The Pollyanna Hotel, one of a number of the iterations of a corner building in Walla Walla was recently opened for tours. It is slated to become a boutique establishment in the next year or so. A couple hundred people walked its rooms during the tour. On occasion, when I found myself alone for a few moments, the rooms were visited by imagined salesmen in felt fedoras or women in gray suits with white blouses looking down at the traffic below on Main St. No furniture or draperies were necessary to make my characters more realistic.

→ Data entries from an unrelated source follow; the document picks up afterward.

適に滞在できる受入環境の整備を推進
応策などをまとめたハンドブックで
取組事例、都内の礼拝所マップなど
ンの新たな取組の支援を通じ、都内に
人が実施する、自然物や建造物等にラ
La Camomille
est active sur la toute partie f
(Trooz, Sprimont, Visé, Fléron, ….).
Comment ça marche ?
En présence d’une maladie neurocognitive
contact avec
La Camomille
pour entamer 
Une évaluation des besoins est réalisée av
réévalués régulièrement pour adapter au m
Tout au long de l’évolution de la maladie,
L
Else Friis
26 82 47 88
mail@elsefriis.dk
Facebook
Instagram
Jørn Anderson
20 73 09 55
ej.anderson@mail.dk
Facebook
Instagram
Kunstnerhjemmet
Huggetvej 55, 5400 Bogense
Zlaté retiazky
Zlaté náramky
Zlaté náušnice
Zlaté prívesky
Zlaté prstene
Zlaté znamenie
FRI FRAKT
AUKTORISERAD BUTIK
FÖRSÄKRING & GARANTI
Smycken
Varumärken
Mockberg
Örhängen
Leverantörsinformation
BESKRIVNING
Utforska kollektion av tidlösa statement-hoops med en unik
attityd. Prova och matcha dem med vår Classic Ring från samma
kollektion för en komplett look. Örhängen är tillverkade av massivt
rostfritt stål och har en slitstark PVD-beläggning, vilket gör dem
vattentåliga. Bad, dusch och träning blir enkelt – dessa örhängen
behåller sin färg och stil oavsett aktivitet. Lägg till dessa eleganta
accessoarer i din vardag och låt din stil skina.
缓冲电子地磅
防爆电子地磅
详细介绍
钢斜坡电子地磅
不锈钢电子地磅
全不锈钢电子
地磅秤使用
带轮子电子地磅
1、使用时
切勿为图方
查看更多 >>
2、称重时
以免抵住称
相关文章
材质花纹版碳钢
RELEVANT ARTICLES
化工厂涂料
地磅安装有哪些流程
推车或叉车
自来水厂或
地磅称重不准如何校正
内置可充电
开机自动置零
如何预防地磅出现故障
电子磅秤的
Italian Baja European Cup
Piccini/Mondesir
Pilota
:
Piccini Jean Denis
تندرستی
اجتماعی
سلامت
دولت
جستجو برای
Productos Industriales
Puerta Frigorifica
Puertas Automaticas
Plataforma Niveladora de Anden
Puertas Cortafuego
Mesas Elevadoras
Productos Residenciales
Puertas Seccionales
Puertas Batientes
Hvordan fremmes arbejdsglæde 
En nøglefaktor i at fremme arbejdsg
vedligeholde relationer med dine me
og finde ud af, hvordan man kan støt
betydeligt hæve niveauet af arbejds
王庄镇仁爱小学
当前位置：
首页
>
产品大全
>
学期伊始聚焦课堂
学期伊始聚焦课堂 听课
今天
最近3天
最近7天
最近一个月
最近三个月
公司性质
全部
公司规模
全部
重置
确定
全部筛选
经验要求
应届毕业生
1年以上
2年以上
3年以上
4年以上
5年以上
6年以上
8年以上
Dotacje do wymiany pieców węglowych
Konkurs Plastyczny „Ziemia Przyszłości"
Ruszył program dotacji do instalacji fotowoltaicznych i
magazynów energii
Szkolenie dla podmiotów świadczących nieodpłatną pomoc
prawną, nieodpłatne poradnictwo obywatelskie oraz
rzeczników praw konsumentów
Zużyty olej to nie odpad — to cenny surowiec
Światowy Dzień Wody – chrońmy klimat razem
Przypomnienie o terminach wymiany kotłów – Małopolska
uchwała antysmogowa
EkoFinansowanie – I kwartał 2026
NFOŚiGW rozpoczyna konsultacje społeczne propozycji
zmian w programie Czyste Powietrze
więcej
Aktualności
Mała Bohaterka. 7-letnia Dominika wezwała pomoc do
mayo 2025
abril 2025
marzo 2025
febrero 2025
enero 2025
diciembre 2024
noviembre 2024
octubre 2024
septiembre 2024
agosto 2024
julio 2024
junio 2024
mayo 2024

The inhabitants of McFeeley’s are different. I visited the bar once. My presence dropped the average age of the afternoon drinkers by thirty years. At the time, McFeeley’s was a building on the precipice of an era. The patrons, all men, hunched over glasses of booze held in their mottled workman’s hands. The light from the north-facing windows stopped short, as if protecting the drunks from unwanted glances. The bar was warm. Cozy with light glinting off bottles lit by bar signs and the occasional flare of a match. When the men were done, they paid upfront, dropping change on a handwritten bill before retiring next door to McFeeley’s Hotel. Today these characters are our homeless, locked-out of lodging all day to wander cold streets drinking from bottles in a paper bag.
Given the options for some of today's alchoholics, McFeeley’s hand-painted and fading sign located just under "The Biggest Little Tavern in Town" holds truer than when it was running:
“You have visited the rest, now visit the best.”
Some abandoned buildings are derelict too soon.
And some yet may recover like the former Pollyanna Hotel.